**Extracted page text data:**

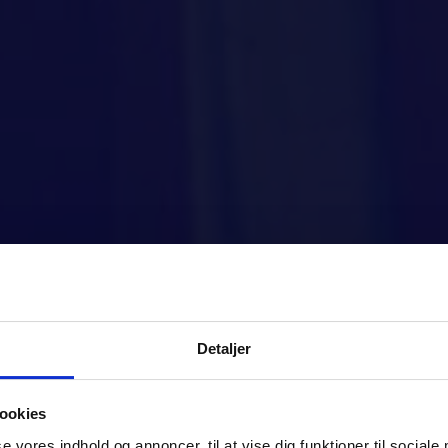
Detaljer
ookies
se vores indhold og annoncer, til at vise dig funktioner til sociale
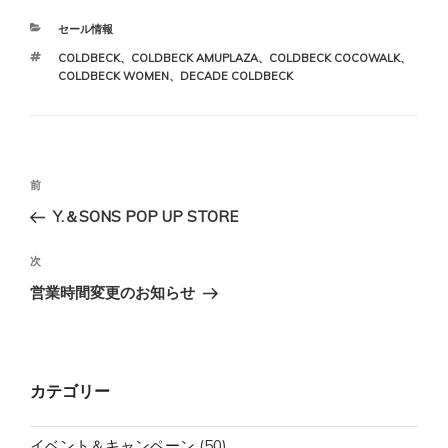
カ
セール情報
テ
タ
COLDBECK
、
COLDBECK AMUPLAZA
、
COLDBECK COCOWALK
、
ゴ
グ
COLDBECK WOMEN
、
DECADE COLDBECK
リ
ー
投
前
前
稿
の
Y.＆SONS POP UP STORE
ナ
投
ビ
稿
次
次
ゲ
の
営業時間変更のお知らせ
投
ー
稿
シ
ョ
カテゴリー
ン
イベント＆キャンペーン
(50)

**What you are asked to do:** Starting at the line with "Y.＆SONS POP UP STORE", retype each line through the final one in the data above, unchanged and with nothing added.

**Worked solution:**
Y.＆SONS POP UP STORE
ナ
投
ビ
稿
次
次
ゲ
の
営業時間変更のお知らせ
投
ー
稿
シ
ョ
カテゴリー
ン
イベント＆キャンペーン
(50)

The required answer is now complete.